:: Task prompt ::
This exercise calls for the line with "Ils ont trouvé Madeva", the line with "vieillissement. Cela signifie", and all lines between them in the material below, output exactly and with no other lines.

:: Extracted information ::
===============
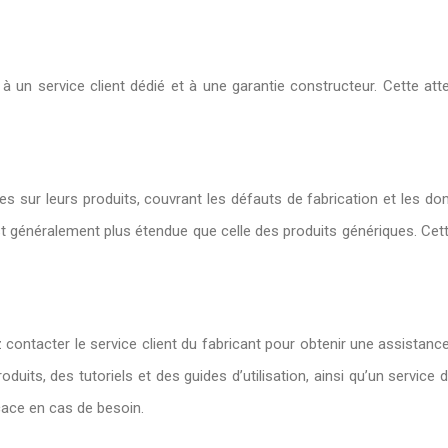
un service client dédié et à une garantie constructeur. Cette atte
sur leurs produits, couvrant les défauts de fabrication et les dom
est généralement plus étendue que celle des produits génériques. Cette
contacter le service client du fabricant pour obtenir une assista
duits, des tutoriels et des guides d’utilisation, ainsi qu’un service d
icace en cas de besoin.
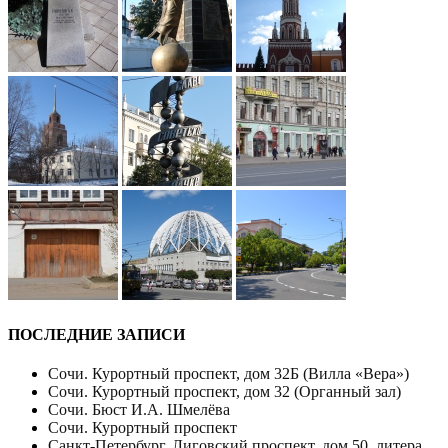
ПОСЛЕДНИЕ ЗАПИСИ
Сочи. Курортный проспект, дом 32Б (Вилла «Вера»)
Сочи. Курортный проспект, дом 32 (Органный зал)
Сочи. Бюст И.А. Шмелёва
Сочи. Курортный проспект
Санкт-Петербург. Лиговский проспект, дом 50, литера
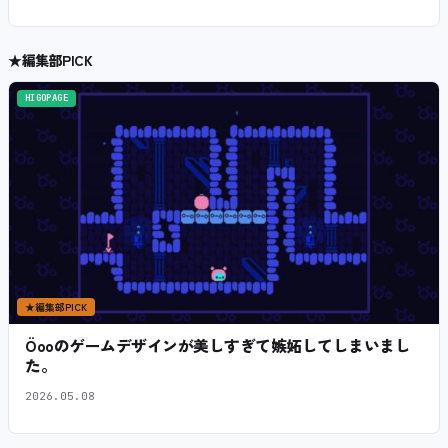
★
編集部PICK
HIGOPAGE
★
編集部PICK
Öooのゲームデザインが美しすぎて嫉妬してしまいまし
た。
2026.05.08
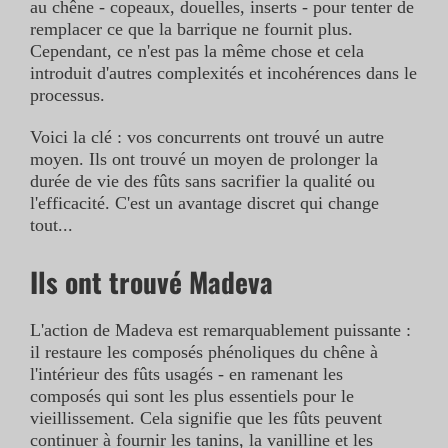
au chêne - copeaux, douelles, inserts - pour tenter de
remplacer ce que la barrique ne fournit plus.
Cependant, ce n'est pas la même chose et cela
introduit d'autres complexités et incohérences dans le
processus.
Voici la clé : vos concurrents ont trouvé un autre
moyen. Ils ont trouvé un moyen de prolonger la
durée de vie des fûts sans sacrifier la qualité ou
l'efficacité. C'est un avantage discret qui change
tout...
Ils ont trouvé Madeva
L'action de Madeva est remarquablement puissante :
il restaure les composés phénoliques du chêne à
l'intérieur des fûts usagés - en ramenant les
composés qui sont les plus essentiels pour le
vieillissement. Cela signifie que les fûts peuvent
continuer à fournir les tanins, la vanilline et les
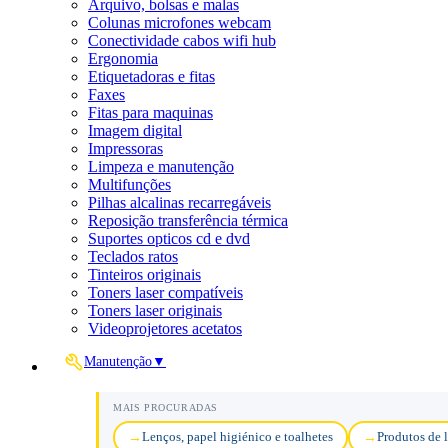
Arquivo, bolsas e malas
Colunas microfones webcam
Conectividade cabos wifi hub
Ergonomia
Etiquetadoras e fitas
Faxes
Fitas para maquinas
Imagem digital
Impressoras
Limpeza e manutenção
Multifunções
Pilhas alcalinas recarregáveis
Reposição transferência térmica
Suportes opticos cd e dvd
Teclados ratos
Tinteiros originais
Toners laser compatíveis
Toners laser originais
Videoprojetores acetatos
Manutenção
▼
MAIS PROCURADAS
Lenços, papel higiénico e toalhetes
Produtos de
===============
:: Answer ::
Ils ont trouvé Madeva
L'action de Madeva est remarquablement puissante :
il restaure les composés phénoliques du chêne à
l'intérieur des fûts usagés - en ramenant les
composés qui sont les plus essentiels pour le
vieillissement. Cela signifie que les fûts peuvent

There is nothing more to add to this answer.